▶ _How to complete this task_
Start at the line with "comunione per la" in the records below, stop at the line with "Frisina) Pubblicato il", and return every line in that span exactly, the two end lines included.

▶ _Input data_
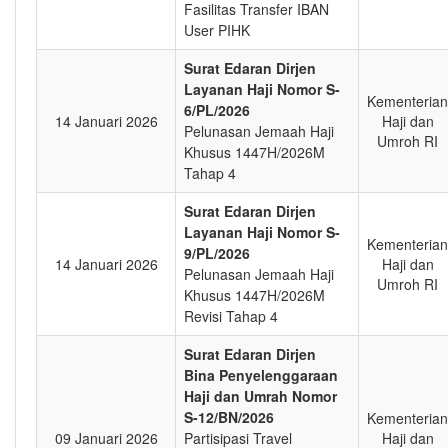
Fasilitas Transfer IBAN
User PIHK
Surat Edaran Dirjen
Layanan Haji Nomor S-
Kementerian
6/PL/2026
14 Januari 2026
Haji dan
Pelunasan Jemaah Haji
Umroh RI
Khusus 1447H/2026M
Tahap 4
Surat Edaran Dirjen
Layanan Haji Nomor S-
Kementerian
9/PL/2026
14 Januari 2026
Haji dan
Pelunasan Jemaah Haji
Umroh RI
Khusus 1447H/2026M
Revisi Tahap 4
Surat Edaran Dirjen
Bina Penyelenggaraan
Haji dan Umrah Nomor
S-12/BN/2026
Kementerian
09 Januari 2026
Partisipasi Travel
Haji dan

==

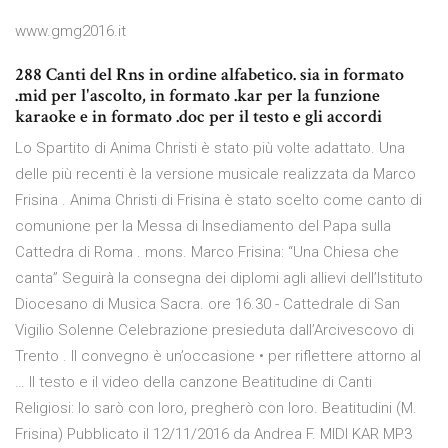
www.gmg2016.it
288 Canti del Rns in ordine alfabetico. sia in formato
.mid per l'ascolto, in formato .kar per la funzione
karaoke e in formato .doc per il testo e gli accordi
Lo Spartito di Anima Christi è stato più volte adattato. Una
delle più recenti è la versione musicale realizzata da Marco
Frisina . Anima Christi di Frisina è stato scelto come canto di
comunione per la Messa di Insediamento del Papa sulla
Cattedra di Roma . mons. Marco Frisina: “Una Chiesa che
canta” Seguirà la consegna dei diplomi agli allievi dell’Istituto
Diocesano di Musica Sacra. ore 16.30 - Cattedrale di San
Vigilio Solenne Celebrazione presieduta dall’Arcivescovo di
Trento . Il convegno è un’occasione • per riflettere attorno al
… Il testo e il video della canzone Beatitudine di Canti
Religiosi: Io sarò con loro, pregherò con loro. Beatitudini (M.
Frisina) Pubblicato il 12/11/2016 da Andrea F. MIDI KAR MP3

▶ _Problem solution_
comunione per la Messa di Insediamento del Papa sulla
Cattedra di Roma . mons. Marco Frisina: “Una Chiesa che
canta” Seguirà la consegna dei diplomi agli allievi dell’Istituto
Diocesano di Musica Sacra. ore 16.30 - Cattedrale di San
Vigilio Solenne Celebrazione presieduta dall’Arcivescovo di
Trento . Il convegno è un’occasione • per riflettere attorno al
… Il testo e il video della canzone Beatitudine di Canti
Religiosi: Io sarò con loro, pregherò con loro. Beatitudini (M.
Frisina) Pubblicato il 12/11/2016 da Andrea F. MIDI KAR MP3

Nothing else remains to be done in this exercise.